Transcribed page contents:
Start of Block

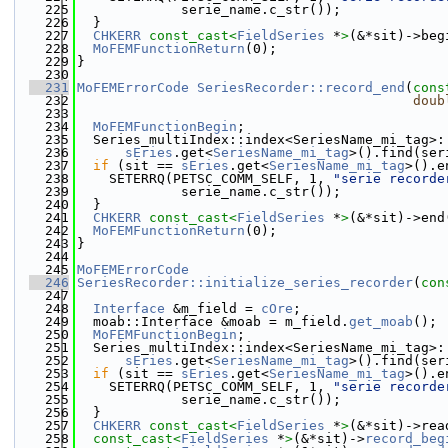
  225
             serie_name.c_str());
  226
  }
  227
CHKERR
const_cast<
FieldSeries
 *
>
(&*sit)->beg
  228
MoFEMFunctionReturn
(0);
  229
}
  230
  231
MoFEMErrorCode
SeriesRecorder::record_end
(
cons
  232
doub
  233
  234
MoFEMFunctionBegin
;
  235
  Series_multiIndex::index<SeriesName_mi_tag>:
  236
sEries
.get<
SeriesName_mi_tag
>().find(ser
  237
if
 (sit == 
sEries
.get<
SeriesName_mi_tag
>().e
  238
    SETERRQ(PETSC_COMM_SELF, 1, 
"serie recorde
  239
             serie_name.c_str());
  240
  }
  241
CHKERR
const_cast<
FieldSeries
 *
>
(&*sit)->end
  242
MoFEMFunctionReturn
(0);
  243
}
  244
  245
MoFEMErrorCode
  246
SeriesRecorder::initialize_series_recorder
(
con
  247
  248
Interface
 &m_field = 
cOre
;
  249
  moab::Interface &moab = m_field.
get_moab
();
  250
MoFEMFunctionBegin
;
  251
  Series_multiIndex::index<SeriesName_mi_tag>:
  252
sEries
.get<
SeriesName_mi_tag
>().find(ser
  253
if
 (sit == 
sEries
.get<
SeriesName_mi_tag
>().e
  254
    SETERRQ(PETSC_COMM_SELF, 1, 
"serie recorde
  255
             serie_name.c_str());
  256
  }
  257
CHKERR
const_cast<
FieldSeries
 *
>
(&*sit)->rea
  258
const_cast<
FieldSeries
 *
>
(&*sit)->
record_beg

End of Block

> **Activity**
Give the data above again in full and unchanged, skipping the pictures.

> **Answer to the exercise**
  225
             serie_name.c_str());
  226
  }
  227
CHKERR
const_cast<
FieldSeries
 *
>
(&*sit)->beg
  228
MoFEMFunctionReturn
(0);
  229
}
  230
  231
MoFEMErrorCode
SeriesRecorder::record_end
(
cons
  232
doub
  233
  234
MoFEMFunctionBegin
;
  235
  Series_multiIndex::index<SeriesName_mi_tag>:
  236
sEries
.get<
SeriesName_mi_tag
>().find(ser
  237
if
 (sit == 
sEries
.get<
SeriesName_mi_tag
>().e
  238
    SETERRQ(PETSC_COMM_SELF, 1, 
"serie recorde
  239
             serie_name.c_str());
  240
  }
  241
CHKERR
const_cast<
FieldSeries
 *
>
(&*sit)->end
  242
MoFEMFunctionReturn
(0);
  243
}
  244
  245
MoFEMErrorCode
  246
SeriesRecorder::initialize_series_recorder
(
con
  247
  248
Interface
 &m_field = 
cOre
;
  249
  moab::Interface &moab = m_field.
get_moab
();
  250
MoFEMFunctionBegin
;
  251
  Series_multiIndex::index<SeriesName_mi_tag>:
  252
sEries
.get<
SeriesName_mi_tag
>().find(ser
  253
if
 (sit == 
sEries
.get<
SeriesName_mi_tag
>().e
  254
    SETERRQ(PETSC_COMM_SELF, 1, 
"serie recorde
  255
             serie_name.c_str());
  256
  }
  257
CHKERR
const_cast<
FieldSeries
 *
>
(&*sit)->rea
  258
const_cast<
FieldSeries
 *
>
(&*sit)->
record_beg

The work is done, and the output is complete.